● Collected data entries
▬▬▬
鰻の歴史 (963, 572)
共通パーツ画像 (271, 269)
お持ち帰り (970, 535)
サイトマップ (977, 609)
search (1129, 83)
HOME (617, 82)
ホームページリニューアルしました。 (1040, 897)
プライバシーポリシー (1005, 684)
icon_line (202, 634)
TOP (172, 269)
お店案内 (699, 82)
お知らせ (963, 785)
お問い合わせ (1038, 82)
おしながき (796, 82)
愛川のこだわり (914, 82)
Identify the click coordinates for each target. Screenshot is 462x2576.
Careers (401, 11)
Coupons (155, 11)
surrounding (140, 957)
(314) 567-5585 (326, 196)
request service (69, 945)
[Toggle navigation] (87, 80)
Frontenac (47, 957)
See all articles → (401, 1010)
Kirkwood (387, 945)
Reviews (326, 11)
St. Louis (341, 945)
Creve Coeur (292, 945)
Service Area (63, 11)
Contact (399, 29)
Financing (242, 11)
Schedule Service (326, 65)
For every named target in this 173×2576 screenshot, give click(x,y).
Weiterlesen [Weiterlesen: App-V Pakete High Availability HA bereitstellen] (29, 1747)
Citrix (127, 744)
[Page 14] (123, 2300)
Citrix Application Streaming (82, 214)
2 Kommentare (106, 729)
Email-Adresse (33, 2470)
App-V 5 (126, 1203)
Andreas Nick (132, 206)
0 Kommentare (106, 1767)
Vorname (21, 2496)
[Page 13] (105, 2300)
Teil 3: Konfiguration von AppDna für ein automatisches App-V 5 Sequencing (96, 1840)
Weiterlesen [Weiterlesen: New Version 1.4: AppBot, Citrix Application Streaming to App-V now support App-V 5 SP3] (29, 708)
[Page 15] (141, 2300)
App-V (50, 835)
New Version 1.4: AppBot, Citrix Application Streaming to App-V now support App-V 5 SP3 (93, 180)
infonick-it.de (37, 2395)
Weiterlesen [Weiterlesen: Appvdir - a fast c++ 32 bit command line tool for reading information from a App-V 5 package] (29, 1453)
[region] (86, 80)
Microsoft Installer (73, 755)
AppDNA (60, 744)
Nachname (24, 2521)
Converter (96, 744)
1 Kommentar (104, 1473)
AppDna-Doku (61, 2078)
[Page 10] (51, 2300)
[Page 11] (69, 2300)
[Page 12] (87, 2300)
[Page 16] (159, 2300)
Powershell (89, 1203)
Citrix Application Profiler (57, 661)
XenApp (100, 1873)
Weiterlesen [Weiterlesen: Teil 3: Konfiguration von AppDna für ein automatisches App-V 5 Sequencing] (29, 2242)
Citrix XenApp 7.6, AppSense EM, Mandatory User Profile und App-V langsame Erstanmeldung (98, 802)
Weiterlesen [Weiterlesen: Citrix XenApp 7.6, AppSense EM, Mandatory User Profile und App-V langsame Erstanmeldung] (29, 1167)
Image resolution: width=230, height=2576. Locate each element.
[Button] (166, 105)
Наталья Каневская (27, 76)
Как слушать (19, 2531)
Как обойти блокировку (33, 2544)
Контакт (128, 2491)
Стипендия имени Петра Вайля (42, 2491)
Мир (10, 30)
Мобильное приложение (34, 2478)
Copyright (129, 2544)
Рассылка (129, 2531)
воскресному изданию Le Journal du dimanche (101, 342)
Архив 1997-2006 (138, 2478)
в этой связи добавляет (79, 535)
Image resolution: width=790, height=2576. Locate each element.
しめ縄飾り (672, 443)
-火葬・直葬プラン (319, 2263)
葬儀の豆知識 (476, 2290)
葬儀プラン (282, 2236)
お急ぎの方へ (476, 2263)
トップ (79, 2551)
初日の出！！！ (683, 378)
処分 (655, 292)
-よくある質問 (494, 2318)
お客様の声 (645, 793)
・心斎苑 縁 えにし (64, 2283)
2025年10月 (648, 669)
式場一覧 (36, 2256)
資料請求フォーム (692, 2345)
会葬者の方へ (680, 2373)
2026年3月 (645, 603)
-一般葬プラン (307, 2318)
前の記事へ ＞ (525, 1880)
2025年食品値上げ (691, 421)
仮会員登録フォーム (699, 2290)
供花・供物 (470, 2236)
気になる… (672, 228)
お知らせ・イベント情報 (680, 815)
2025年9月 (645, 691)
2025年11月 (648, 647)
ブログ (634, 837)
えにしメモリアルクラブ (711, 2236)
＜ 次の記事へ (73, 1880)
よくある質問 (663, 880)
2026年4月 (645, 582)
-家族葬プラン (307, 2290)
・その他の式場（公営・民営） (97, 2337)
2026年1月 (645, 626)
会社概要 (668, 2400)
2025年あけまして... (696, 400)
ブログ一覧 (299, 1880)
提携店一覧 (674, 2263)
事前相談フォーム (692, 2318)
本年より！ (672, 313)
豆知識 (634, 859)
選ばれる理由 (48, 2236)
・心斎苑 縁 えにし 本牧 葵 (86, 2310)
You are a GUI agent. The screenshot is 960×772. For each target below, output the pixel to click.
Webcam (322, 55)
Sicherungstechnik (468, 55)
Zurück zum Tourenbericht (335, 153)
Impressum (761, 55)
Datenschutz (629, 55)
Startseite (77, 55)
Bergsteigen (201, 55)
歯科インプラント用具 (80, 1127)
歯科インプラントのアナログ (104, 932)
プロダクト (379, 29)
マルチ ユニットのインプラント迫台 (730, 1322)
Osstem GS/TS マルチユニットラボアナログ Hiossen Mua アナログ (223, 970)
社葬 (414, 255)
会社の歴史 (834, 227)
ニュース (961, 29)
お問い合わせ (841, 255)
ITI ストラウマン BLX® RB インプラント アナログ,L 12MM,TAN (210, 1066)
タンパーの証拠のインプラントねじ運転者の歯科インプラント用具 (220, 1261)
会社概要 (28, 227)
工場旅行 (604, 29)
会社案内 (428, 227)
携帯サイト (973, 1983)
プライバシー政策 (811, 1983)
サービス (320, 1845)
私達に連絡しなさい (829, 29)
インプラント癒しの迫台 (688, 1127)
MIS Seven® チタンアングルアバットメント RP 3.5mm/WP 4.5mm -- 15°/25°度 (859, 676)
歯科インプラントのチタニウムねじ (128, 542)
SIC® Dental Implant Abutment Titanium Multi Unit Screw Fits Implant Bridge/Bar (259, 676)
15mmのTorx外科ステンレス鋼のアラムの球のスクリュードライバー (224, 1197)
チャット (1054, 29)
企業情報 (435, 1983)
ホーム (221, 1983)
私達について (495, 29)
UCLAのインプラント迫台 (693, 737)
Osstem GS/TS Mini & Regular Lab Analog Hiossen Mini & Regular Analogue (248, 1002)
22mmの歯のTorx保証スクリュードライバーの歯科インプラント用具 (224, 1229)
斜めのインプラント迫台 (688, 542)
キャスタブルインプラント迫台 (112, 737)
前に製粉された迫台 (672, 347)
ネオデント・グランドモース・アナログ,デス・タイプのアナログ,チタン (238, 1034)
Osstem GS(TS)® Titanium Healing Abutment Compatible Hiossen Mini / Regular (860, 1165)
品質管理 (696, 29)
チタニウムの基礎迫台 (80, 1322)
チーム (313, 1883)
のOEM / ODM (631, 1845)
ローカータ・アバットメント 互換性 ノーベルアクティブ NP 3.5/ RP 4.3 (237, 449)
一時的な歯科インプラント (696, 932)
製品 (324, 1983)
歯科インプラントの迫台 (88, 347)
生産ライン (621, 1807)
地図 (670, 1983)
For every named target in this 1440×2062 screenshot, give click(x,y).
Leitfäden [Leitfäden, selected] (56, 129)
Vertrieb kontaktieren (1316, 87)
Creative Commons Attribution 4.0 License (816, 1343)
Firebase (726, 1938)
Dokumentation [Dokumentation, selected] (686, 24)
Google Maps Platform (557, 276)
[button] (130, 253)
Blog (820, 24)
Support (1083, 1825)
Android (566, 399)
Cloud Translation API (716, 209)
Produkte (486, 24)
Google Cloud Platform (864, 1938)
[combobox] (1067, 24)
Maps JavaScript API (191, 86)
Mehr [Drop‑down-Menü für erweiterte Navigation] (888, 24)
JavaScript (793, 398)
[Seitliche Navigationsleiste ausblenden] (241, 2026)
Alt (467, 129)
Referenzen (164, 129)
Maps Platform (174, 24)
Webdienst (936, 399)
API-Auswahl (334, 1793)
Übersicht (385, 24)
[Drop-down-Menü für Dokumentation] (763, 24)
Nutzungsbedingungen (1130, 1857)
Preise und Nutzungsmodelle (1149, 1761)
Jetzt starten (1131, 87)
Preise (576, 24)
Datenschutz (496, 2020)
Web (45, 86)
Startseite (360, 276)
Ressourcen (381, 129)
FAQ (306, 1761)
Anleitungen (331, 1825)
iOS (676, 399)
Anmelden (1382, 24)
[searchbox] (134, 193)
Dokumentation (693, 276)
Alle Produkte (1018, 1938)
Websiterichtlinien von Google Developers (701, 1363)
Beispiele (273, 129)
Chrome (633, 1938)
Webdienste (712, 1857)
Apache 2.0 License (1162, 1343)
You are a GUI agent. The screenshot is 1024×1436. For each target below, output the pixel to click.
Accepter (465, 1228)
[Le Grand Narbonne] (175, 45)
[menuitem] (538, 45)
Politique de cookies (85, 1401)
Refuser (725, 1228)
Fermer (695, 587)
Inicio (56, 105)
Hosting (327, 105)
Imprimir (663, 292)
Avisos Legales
▬▬▬
● Task item
Only one stretch of the data above is needed. Restate it word for word, from the line containing "Контакт (128, 2491)" through the line containing "ITI ストラウマン BLX®", both ends included.

● Written answer
Контакт (128, 2491)
Стипендия имени Петра Вайля (42, 2491)
Мир (10, 30)
Мобильное приложение (34, 2478)
Copyright (129, 2544)
Рассылка (129, 2531)
воскресному изданию Le Journal du dimanche (101, 342)
Архив 1997-2006 (138, 2478)
в этой связи добавляет (79, 535)
Image resolution: width=790, height=2576. Locate each element.
しめ縄飾り (672, 443)
-火葬・直葬プラン (319, 2263)
葬儀の豆知識 (476, 2290)
葬儀プラン (282, 2236)
お急ぎの方へ (476, 2263)
トップ (79, 2551)
初日の出！！！ (683, 378)
処分 (655, 292)
-よくある質問 (494, 2318)
お客様の声 (645, 793)
・心斎苑 縁 えにし (64, 2283)
2025年10月 (648, 669)
式場一覧 (36, 2256)
資料請求フォーム (692, 2345)
会葬者の方へ (680, 2373)
2026年3月 (645, 603)
-一般葬プラン (307, 2318)
前の記事へ ＞ (525, 1880)
2025年食品値上げ (691, 421)
仮会員登録フォーム (699, 2290)
供花・供物 (470, 2236)
気になる… (672, 228)
お知らせ・イベント情報 (680, 815)
2025年9月 (645, 691)
2025年11月 (648, 647)
ブログ (634, 837)
えにしメモリアルクラブ (711, 2236)
＜ 次の記事へ (73, 1880)
よくある質問 (663, 880)
2026年4月 (645, 582)
-家族葬プラン (307, 2290)
・その他の式場（公営・民営） (97, 2337)
2026年1月 (645, 626)
会社概要 (668, 2400)
2025年あけまして... (696, 400)
ブログ一覧 (299, 1880)
提携店一覧 (674, 2263)
事前相談フォーム (692, 2318)
本年より！ (672, 313)
豆知識 (634, 859)
選ばれる理由 (48, 2236)
・心斎苑 縁 えにし 本牧 葵 (86, 2310)
You are a GUI agent. The screenshot is 960×772. For each target below, output the pixel to click.
Webcam (322, 55)
Sicherungstechnik (468, 55)
Zurück zum Tourenbericht (335, 153)
Impressum (761, 55)
Datenschutz (629, 55)
Startseite (77, 55)
Bergsteigen (201, 55)
歯科インプラント用具 (80, 1127)
歯科インプラントのアナログ (104, 932)
プロダクト (379, 29)
マルチ ユニットのインプラント迫台 (730, 1322)
Osstem GS/TS マルチユニットラボアナログ Hiossen Mua アナログ (223, 970)
社葬 (414, 255)
会社の歴史 (834, 227)
ニュース (961, 29)
お問い合わせ (841, 255)
ITI ストラウマン BLX® RB インプラント アナログ,L 12MM,TAN (210, 1066)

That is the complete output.